Embora o filme não tenha tantos diálogos quanto Cassino Royale alguns deles são extremamente irônicos e inteligentes remetendo inclusive à Guerra-Fria que servia como pano de fundo original da série. É o caso de quando um Félix Leiter de cara nada amigável diz a Bond se ele acha realmente que o que “eles” (os EUA) queriam com América Latina era por causa dos comunistas e da cocaína? Ótima frase irônica que resume um pouco da Guerra-Fria e a política externa dos Estados Unidos no período que era supostamente pra “proteger” os países sul-americanos do “malvado comunismo” ou a atual política de combate ao narcotráfico na América Latina. O comentário de Leiter mostra bem que as coisas não são (nem nunca foram) o que parecem.
Como eu disse o espírito é mantido. Há referência a outros filmes da série; Félix Leiter e a parceria M-16 e CIA, espionagem, ação, belas mulheres(embora poucas) e um Bond que pode parecer que está contra sua agência mas que ao contrário do Bourne (personagem que considero beeeeem diferente de Bond embora as comparações persistam e o atual diretor faça com que isso ocorra – futuramente escreverei algo somente sobre Bond X Bourne) não é, nem jamais foi um renegado – como vê-mos ao final do filme. Ou seja, ele é um agente que trabalha para manter o Status Quo porém, agora, com mais reflexão sobre suas ações.
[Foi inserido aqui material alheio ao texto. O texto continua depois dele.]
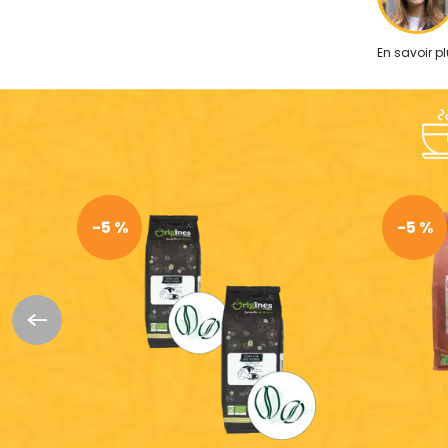
En savoir pl
-5 %
-5 %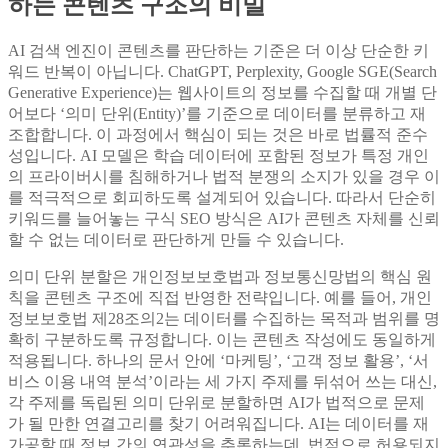
하는 콘텐츠 구조의 비밀
AI 검색 엔진이 콘텐츠를 판단하는 기준은 더 이상 단순한 키
워드 반복이 아닙니다. ChatGPT, Perplexity, Google SGE(Search
Generative Experience)는 웹사이트의 정보를 수집할 때 개별 단
어보다 ‘의미 단위(Entity)’를 기준으로 데이터를 분류하고 재
조합합니다. 이 과정에서 핵심이 되는 것은 바로 법률적 준수
성입니다. AI 모델은 학습 데이터에 포함된 정보가 특정 개인
의 프라이버시를 침해하거나 법적 분쟁의 소지가 있을 경우 이
를 적극적으로 회피하도록 설계되어 있습니다. 따라서 단순히
키워드를 늘어놓는 구식 SEO 방식은 AI가 콘텐츠 자체를 신뢰
할 수 없는 데이터로 판단하게 만들 수 있습니다.
의미 단위 분할은 개인정보보호법과 정보통신망법의 핵심 원
칙을 콘텐츠 구조에 직접 반영한 전략입니다. 예를 들어, 개인
정보보호법 제28조의2는 데이터를 수집하는 목적과 범위를 명
확히 구분하도록 규정합니다. 이는 콘텐츠 작성에도 동일하게
적용됩니다. 하나의 문서 안에 ‘마케팅’, ‘고객 정보 활용’, ‘서
비스 이용 내역 분석’이라는 세 가지 주제를 뒤섞어 쓰는 대신,
각 주제를 독립된 의미 단위로 분할하면 AI가 법적으로 문제
가 될 만한 연결고리를 찾기 어려워집니다. AI는 데이터를 재
가공할 때 정보 간의 연관성을 추론하는데, 법적으로 허용되지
Porém o que me deixou mais feliz ao término do filme e me levou a escrever essa resenha foram alguns fatos que acredito que poucos notam. Como disse acima a narrativa de Bond recomeçou do zero. E, embora muitos achem esse Bond muito diferente dos anteriores acho que não é bem assim. È incrível como, de forma bastante sutil, Cassino Royale e esse Quantum of Solace estão construindo a identidade do velho Bond que conhecê-mos aos poucos, com pequenos detalhes. A cada filme àquele velho Bond vai se formando.
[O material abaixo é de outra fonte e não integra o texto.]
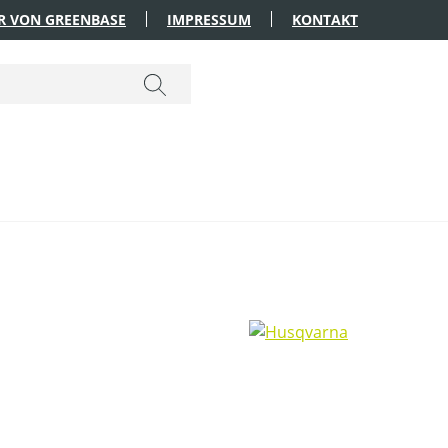
R VON GREENBASE
IMPRESSUM
KONTAKT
Se o Bond de Craig é mais violento e quase uma máquina de matar ao término desse Quantum of Solace podemos observar por sua atitude na cena final (que seria de aprendizado) que no próximo filme talvez ele já seja mais metódico e, digamos, “limpo” e profissional.
O tema principal do filme é vingança. Tanto de Bond como de sua parceira russa (a atriz Olga Kurylenco). E (não vou aprofundar para não estragar o filme) a atitude da personagem de Olga ao cometer algo que queria e sua reação posterior com os diálogos que tem com Bond, possuem influência direta com a importante atitude que Bond toma ao final do filme (tendo seu quantum of solace do título) e que será essencial na formação de sua identidade.
No geral o filme tem seus defeitos (como a descarada cena copiar-colar do Ultimato Bourne) mas é um grande filme que só se torna realmente completo ao seu término quando tudo é costurado. É um filme que faz críticas a política externa de certos países e a problemas do mundo atual. No universo de Bond é um dos melhores da franquia (mas, no geral, Cassino Royale é melhor). Craig está construído de ótima forma a identidade de Bond aos poucos, sutilmente. Sendo o melhor Bond desde Sean Connery. Vale destacar também a ótima abertura inicial de animação na voz de Jack White e Alicia Keys.
Ah e só pra não esquecer mais duas coisas: 1-finalmente sabemos quem era a amada Vésper e se ela traiu ou não Bond; 2- lembram que reclamei no início da falta da vinheta clássica? Ela aparece em um momento bem oportuno que prova ainda mais que esses filmes da “nova franquia” estão mostrando a criação do antigo Bond aos poucos – embora mais conectado com o mundo atual.